Stress management techniques

Work smarter – not more
Adjusting (or clarifying) the demands and expectations is one way to cope with a stressful situation.

Rank priorities - adjust demands When we are stressed, it is often hard to know where to start. If we find ourselves incapable of getting going when the to do-list is long, one trick is to do a matrix with four quadrants:

  1. Draw a matrix like the one shown in the picture.

  2. Place all your tasks in a quadrant considering if the task is important, yes or no, and urgent, yes or no.

  3. Start doing the tasks in the upper right corner – those that are both important and urgent.

  4. Secondly, start with the tasks that are important but not urgent.

  5. The tasks that end up as being not important - exclude them from your to do-list.

  6. If all your tasks end up in the upper right quadrant – ask somebody for help. It can be a colleague or a manager. Someone who can help you see things from another perspective.

Make the implicit explicit (and adjust some expectations)

The unspoken is often very stressful or even scary, the outspoken not as much – because we can deal better with the known than with the unknown. To make all expectations clear we need to ask both ourselves and others about what expectations there are. Others seldom expect us to be perfect but rather good enough.

In most projects or tasks there are three dimensions to consider:

  1. Scope – how much, what quantity needs to be done?

  2. Time – when is the deadline? How much of our working hours can be put into this?

  3. Quality – on a scale from 1 to 5, how good does this task or project have to be?

Saying no

Saying yes to requests of different kinds is a common pattern for many of us.

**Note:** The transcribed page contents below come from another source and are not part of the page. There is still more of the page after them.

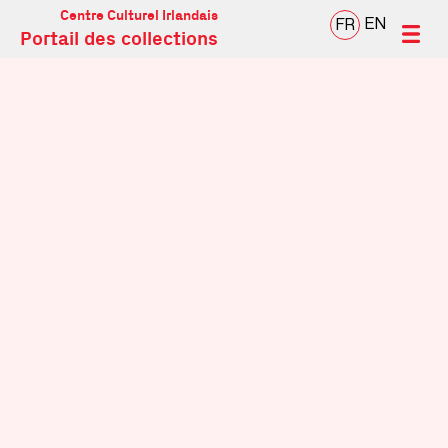
Centre Culturel Irlandais
EN
FR
Portail des collections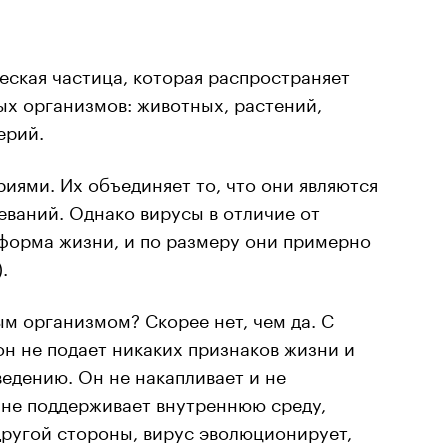
еская частица, которая распространяет
ых организмов: животных, растений,
ерий.
риями. Их объединяет то, что они являются
ваний. Однако вирусы в отличие от
 форма жизни, и по размеру они примерно
.
м организмом? Скорее нет, чем да. С
он не подает никаких признаков жизни и
едению. Он не накапливает и не
 не поддерживает внутреннюю среду,
 другой стороны, вирус эволюционирует,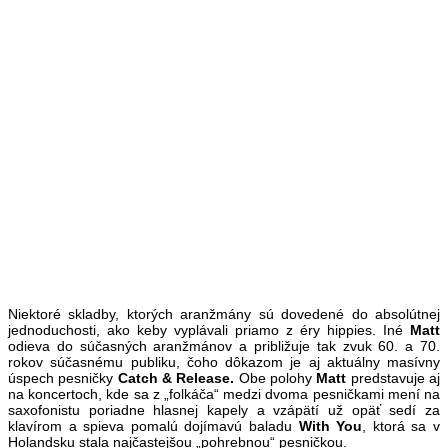
Niektoré skladby, ktorých aranžmány sú dovedené do absolútnej
jednoduchosti, ako keby vyplávali priamo z éry hippies. Iné
Matt
odieva do súčasných aranžmánov a približuje tak zvuk 60. a 70.
rokov súčasnému publiku, čoho dôkazom je aj aktuálny masívny
úspech pesničky
Catch & Release.
Obe polohy
Matt
predstavuje aj
na koncertoch, kde sa z „folkáča“ medzi dvoma pesničkami mení na
saxofonistu poriadne hlasnej kapely a vzápätí už opäť sedí za
klavírom a spieva pomalú dojímavú baladu
With
You
, ktorá sa v
Holandsku stala najčastejšou „pohrebnou“ pesničkou.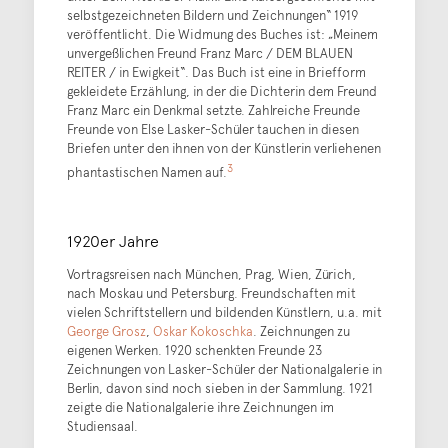
selbstgezeichneten Bildern und Zeichnungen“ 1919
veröffentlicht. Die Widmung des Buches ist: „Meinem
unvergeßlichen Freund Franz Marc / DEM BLAUEN
REITER / in Ewigkeit“. Das Buch ist eine in Briefform
gekleidete Erzählung, in der die Dichterin dem Freund
Franz Marc ein Denkmal setzte. Zahlreiche Freunde
Freunde von Else Lasker-Schüler tauchen in diesen
Briefen unter den ihnen von der Künstlerin verliehenen
3
phantastischen Namen auf.
1920er Jahre
Vortragsreisen nach München, Prag, Wien, Zürich,
nach Moskau und Petersburg. Freundschaften mit
vielen Schriftstellern und bildenden Künstlern, u.a. mit
George Grosz
,
Oskar Kokoschka
. Zeichnungen zu
eigenen Werken. 1920 schenkten Freunde 23
Zeichnungen von Lasker-Schüler der Nationalgalerie in
Berlin, davon sind noch sieben in der Sammlung. 1921
zeigte die Nationalgalerie ihre Zeichnungen im
Studiensaal.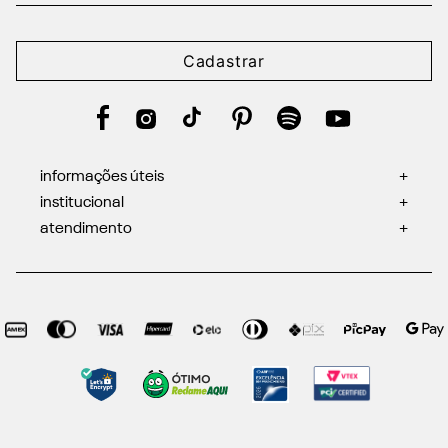
Cadastrar
informações úteis
+
institucional
+
atendimento
+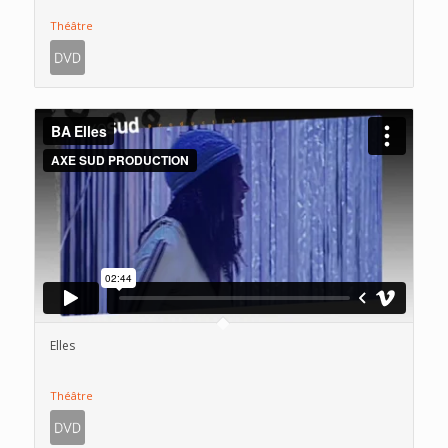
Théâtre
Elles
Théâtre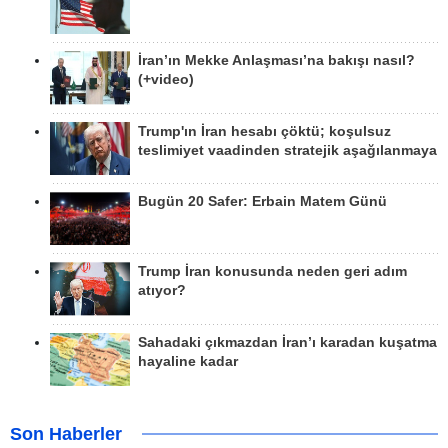
İran’ın Mekke Anlaşması’na bakışı nasıl?
(+video)
Trump'ın İran hesabı çöktü; koşulsuz
teslimiyet vaadinden stratejik aşağılanmaya
Bugün 20 Safer: Erbain Matem Günü
Trump İran konusunda neden geri adım
atıyor?
Sahadaki çıkmazdan İran’ı karadan kuşatma
hayaline kadar
Son Haberler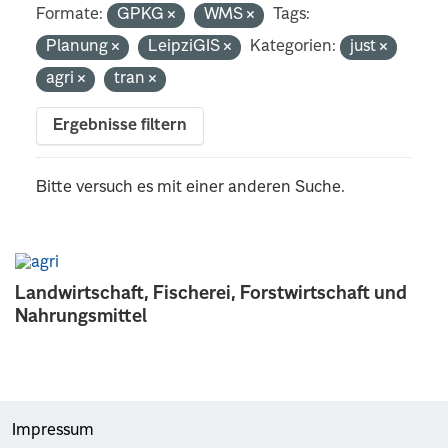
Formate:
GPKG
WMS
Tags:
Planung
LeipziGIS
Kategorien:
just
agri
tran
Ergebnisse filtern
Bitte versuch es mit einer anderen Suche.
Landwirtschaft, Fischerei, Forstwirtschaft und
Nahrungsmittel
Impressum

It's nice to feel needed, other people tend to like a yes-sayer (and most of us want to be liked) and it feels good to be able to contribute. But in stressful times we are better off saying no, or at least ask for some time to think about it. Because when our plate is full, something else needs to go if we say yes to another thing. And that something is almost always our own time for recovery.

Saying no can be difficult, and sometimes it's hard to have one's no's respected. If that's the case, here are some pro tips:

  • Repeat your No, I can't help you with this over and over again, for every argument from the other person. If you sound like an old broken record stuck on repeat, there you have it.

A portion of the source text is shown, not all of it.